9. Способ по п.8, где последовательность гена Vβ13.1 представляет собой SEQ ID NО:2.

10. Способ по п.8, где фрагмент образца нуклеиновой кислоты амплифицируют с помощью полимеразной цепной реакции (ПЦР).

11. Способ по п.10, где стадия обнаружения включает зондирование с помощью олигонуклеотидного зонда, который включает

(а) олигонуклеотид, включающий последовательность SEQ ID NО:1 или нуклеиновой кислоты, комплементарной ей; и

(б) частицу для мечения.

12. Способ по п.10, где стадия обнаружения включает авторадиографию.

13. Набор для тестирования, предназначенный для обнаружения Vβ13.1 Т-клеток, в который входит первый олигонуклеотид, состоящий примерно из 15-30 нуклеотидов, где первый олигонуклеотид включает по меньшей мере 10 последовательных нуклеотидов SEQ ID NО:1 или нуклеиновой кислоты, полностью комплементарной ей.

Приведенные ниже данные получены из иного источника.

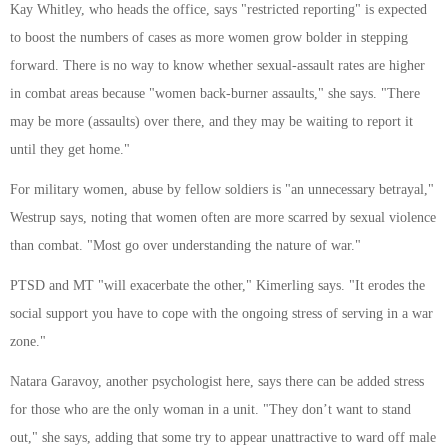
Kay Whitley, who heads the office, says "restricted reporting" is expected
to boost the numbers of cases as more women grow bolder in stepping
forward. There is no way to know whether sexual-assault rates are higher
in combat areas because "women back-burner assaults," she says. "There
may be more (assaults) over there, and they may be waiting to report it
until they get home."
For military women, abuse by fellow soldiers is "an unnecessary betrayal,"
Westrup says, noting that women often are more scarred by sexual violence
than combat. "Most go over understanding the nature of war."
PTSD and MT "will exacerbate the other," Kimerling says. "It erodes the
social support you have to cope with the ongoing stress of serving in a war
zone."
Natara Garavoy, another psychologist here, says there can be added stress
for those who are the only woman in a unit. "They don’t want to stand
out," she says, adding that some try to appear unattractive to ward off male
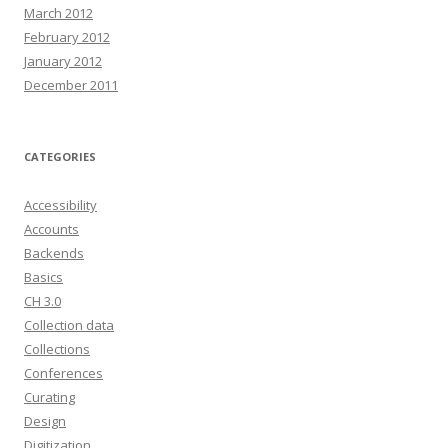
March 2012
February 2012
January 2012
December 2011
CATEGORIES
Accessibility
Accounts
Backends
Basics
CH 3.0
Collection data
Collections
Conferences
Curating
Design
Digitization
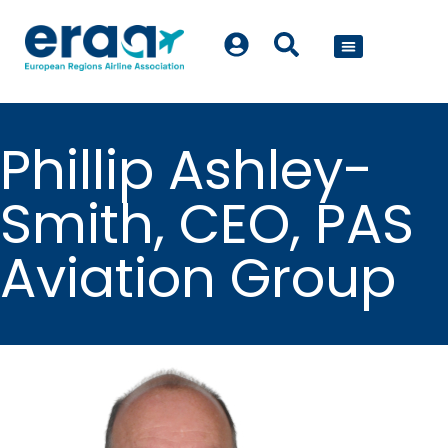
POLICY WORK
Phillip Ashley-
Smith, CEO, PAS
Aviation Group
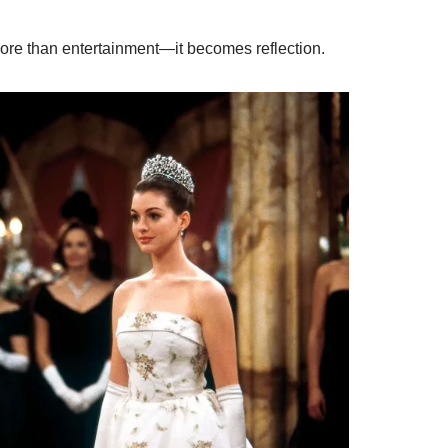
e than entertainment—it becomes reflection.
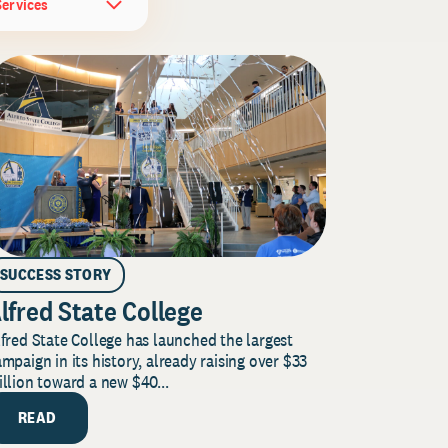
Services
SUCCESS STORY
lfred State College
fred State College has launched the largest
mpaign in its history, already raising over $33
llion toward a new $40...
READ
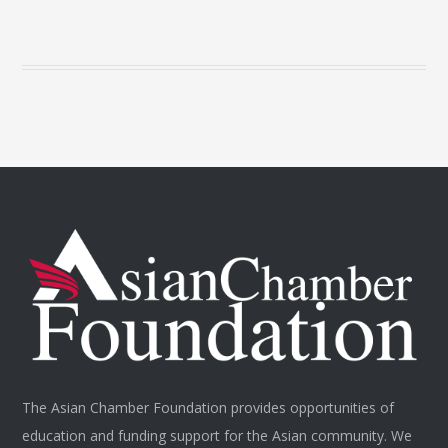
The Asian Chamber Foundation provides opportunities of
education and funding support for the Asian community. We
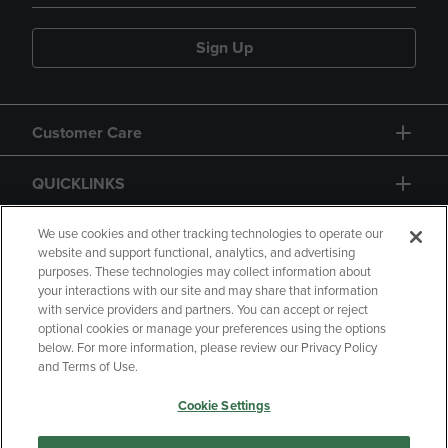
Sign Up
Customer Care
QUICKLINKS
GIFT CARD
We use cookies and other tracking technologies to operate our
website and support functional, analytics, and advertising
purposes. These technologies may collect information about
your interactions with our site and may share that information
with service providers and partners. You can accept or reject
optional cookies or manage your preferences using the options
below. For more information, please review our Privacy Policy
Copyright
Privacy Policy
Accessibility
and Terms of Use.
Terms of Use
CA Privacy Policy
Cookie Settings
Returns and Refunds
Your Privacy Choices
Manage My Data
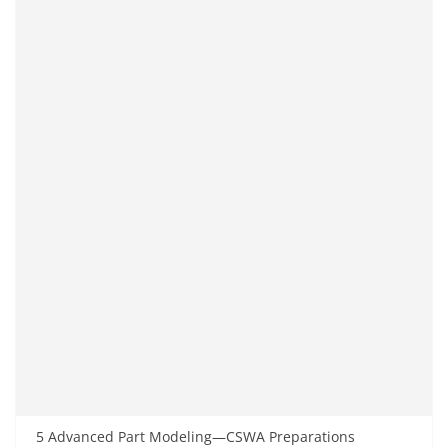
5 Advanced Part Modeling—CSWA Preparations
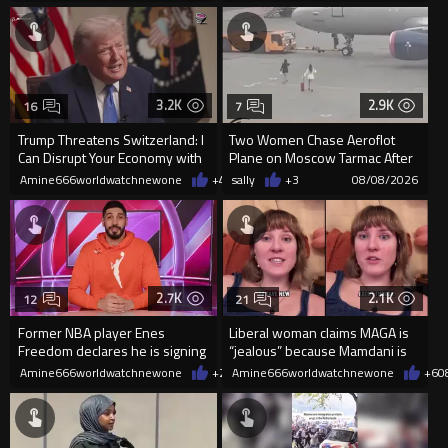
3.2K
2.9K
16
7
Trump Threatens Switzerland: I
Two Women Chase Aeroflot
Can Disrupt Your Economy with
Plane on Moscow Tarmac After
a Single Signature
Missing Flight
Amine666worldwatchnewone
+48
sally
08/08/2026
+3
08/08/2026
2.7K
2.1K
12
21
Former NBA player Enes
Liberal woman claims MAGA is
Freedom declares he is signing
“jealous” because Mamdani is
up for the WNBA
opening 5 government-run gr
Amine666worldwatchnewone
+25
Amine666worldwatchnewone
08/08/2026
+6
0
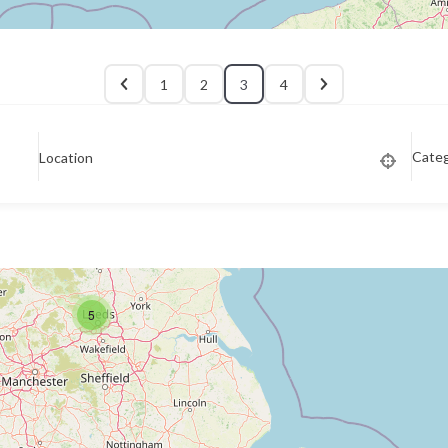
1
2
3
4
Cate
Location
5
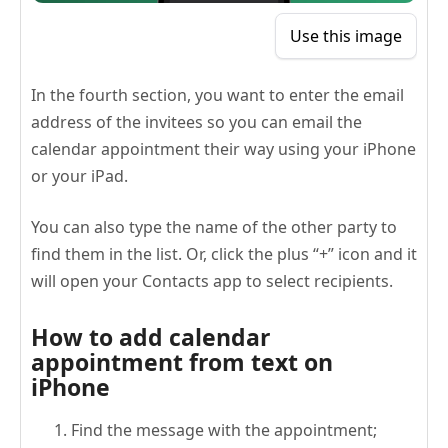
Use this image
In the fourth section, you want to enter the email
address of the invitees so you can email the
calendar appointment their way using your iPhone
or your iPad.
You can also type the name of the other party to
find them in the list. Or, click the plus “+” icon and it
will open your Contacts app to select recipients.
How to add calendar
appointment from text on
iPhone
Find the message with the appointment;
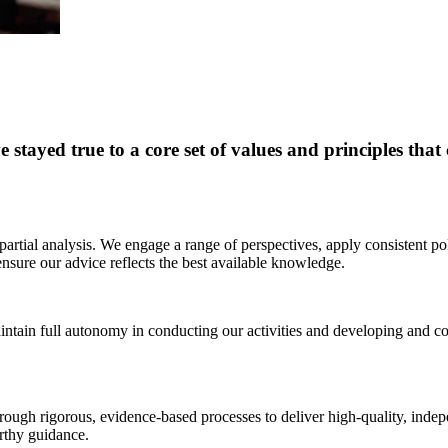
stayed true to a core set of values and principles tha
rtial analysis. We engage a range of perspectives, apply consistent po
 ensure our advice reflects the best available knowledge.
intain full autonomy in conducting our activities and developing and 
rough rigorous, evidence-based processes to deliver high-quality, indep
orthy guidance.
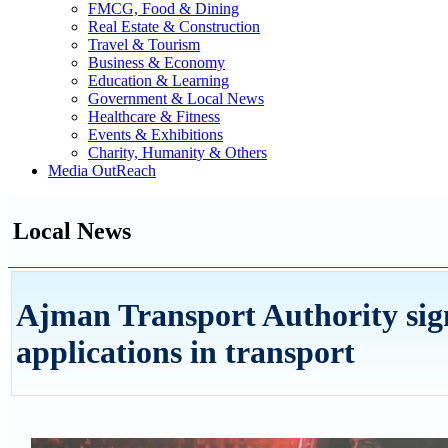
FMCG, Food & Dining
Real Estate & Construction
Travel & Tourism
Business & Economy
Education & Learning
Government & Local News
Healthcare & Fitness
Events & Exhibitions
Charity, Humanity & Others
Media OutReach
Local News
Ajman Transport Authority sig
applications in transport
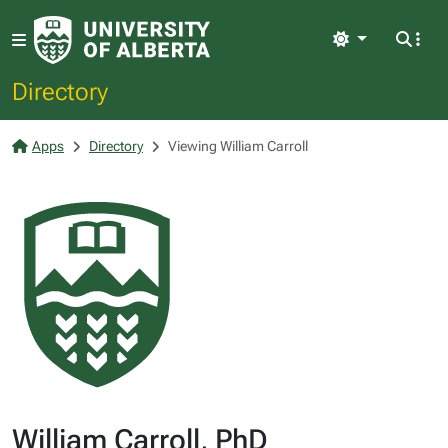
Light
Directory
Apps
Directory
Viewing William Carroll
William Carroll, PhD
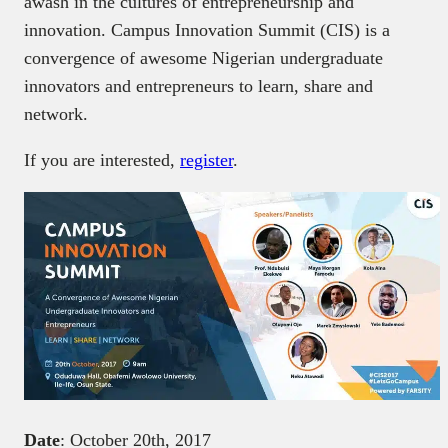
awash in the cultures of entrepreneurship and
innovation. Campus Innovation Summit (CIS) is a
convergence of awesome Nigerian undergraduate
innovators and entrepreneurs to learn, share and
network.
If you are interested,
register
.
Date
: October 20th, 2017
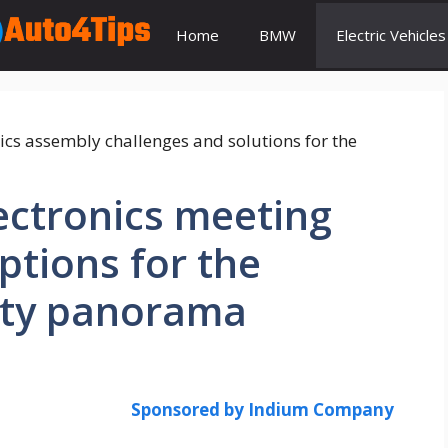
Home
BMW
Electric Vehicles
ectronics meeting
ptions for the
lity panorama
Sponsored by Indium Company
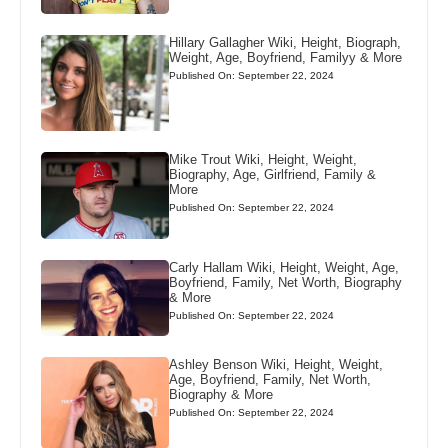
Hillary Gallagher Wiki, Height, Biograph,
Weight, Age, Boyfriend, Familyy & More
Published On: September 22, 2024
Mike Trout Wiki, Height, Weight,
Biography, Age, Girlfriend, Family &
More
Published On: September 22, 2024
Carly Hallam Wiki, Height, Weight, Age,
Boyfriend, Family, Net Worth, Biography
& More
Published On: September 22, 2024
Ashley Benson Wiki, Height, Weight,
Age, Boyfriend, Family, Net Worth,
Biography & More
Published On: September 22, 2024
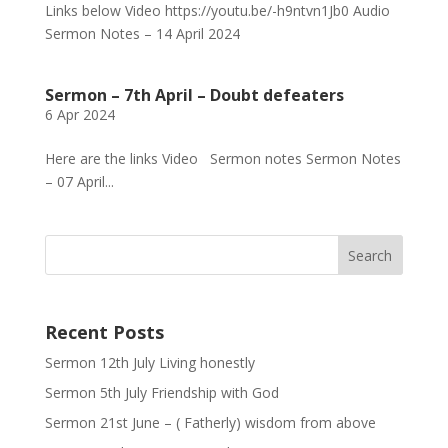
Links below Video https://youtu.be/-h9ntvn1Jb0 Audio
Sermon Notes – 14 April 2024
Sermon – 7th April – Doubt defeaters
6 Apr 2024
Here are the links Video Sermon notes Sermon Notes
– 07 April...
Recent Posts
Sermon 12th July Living honestly
Sermon 5th July Friendship with God
Sermon 21st June – ( Fatherly) wisdom from above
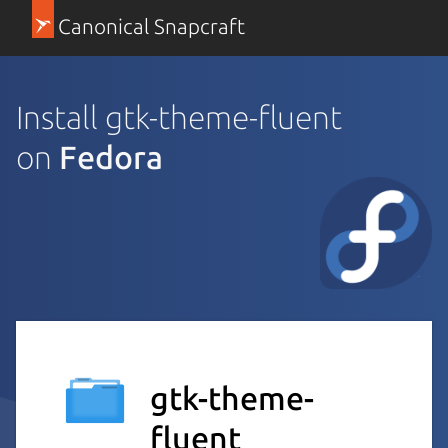
Canonical Snapcraft
Install gtk-theme-fluent
on
Fedora
gtk-theme-
fluent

14. Набор для тестирования по п.13, дополнительно включающий второй олигонуклеотид, состоящий примерно из 15 и 30 нуклеотидов, который не включает последовательность первого олигонуклеотида и который присутствует в области от Vβ до Jβ гена Vβ13.1 Т-клеточного рецептора Т-клеток, причем последовательности первого и второго олигонуклеотидов не присутствуют на одной и той же цепи гена Т-клеточного рецептора.

15. Набор для тестирования по п.14, где последовательность гена Vβ13.1 представляет собой SEQ ID NО:2.

16. Набор для тестирования по п.13, дополнительно включающий частицу для мечения, где частицу для мечения выбирают из ³²P или дигоксингенина.

17. Способ лечения аутоиммунного заболевания у человека, у которого обнаружено присутствие клона МВР83-99 Vβ13.1 Т-клеток, включающих ДНК последовательность SEQ ID NО:1, причем этот способ предусматривает введение человеку пептида Leu Gly Arg Ala Gly Leu Thr Tyr (SEQ ID NО:3).

18. Способ по п.17, где последовательность гена Vβ13.1 представляет собой SEQ ID NO:2.

19. Способ по п.17, где стадия введения дополнительно включает введение маркерного пептида Т-клеточной активации.

20. Способ мониторинга аутоиммунного заболевания, предусматривающий

(А) выделение клона МВР83-99 Vβ13.1 Т-клеток из организма человека;

(Б) обнаружение присутствия нуклеиновой кислоты, кодирующей мотив LGRAGLTY, путем (I) выделения образца нуклеиновой кислоты из клона МВР83-99 Vβ13.1 Т-клеток; (II) приведения образца нуклеиновой кислоты в контакт с парой праймеров, которые выбраны или выведены из (а) первого олигонуклеотида, состоящего примерно из 15-30 нуклеотидов, который содержит по меньшей мере 10 последовательных нуклеотидов SEQ ID NО:1 или нуклеиновой кислоты, комплементарной ей; и (б) второго олигонуклеотида, состоящего примерно из 15-30 нуклеотидов, который не включает последовательность первого олигонуклеотида и присутствует в области от Vβ до Jβ гена Vβ13.1 Т-клеточного рецептора Т-клеток, причем последовательности первого и второго олигонуклеотидов не присутствуют на одной и той же цепи гена Т-клеточного рецептора; и

(в) обнаружения присутствия нуклеиновой кислоты, кодирующей мотив LGRAGLTY; и, если нуклеиновая кислота обнаружена, то

(В) количественную оценку нуклеиновой кислоты.

21. Способ по п.20, где последовательность гена Vβ13.1 представляет собой SEQ ID NО:2.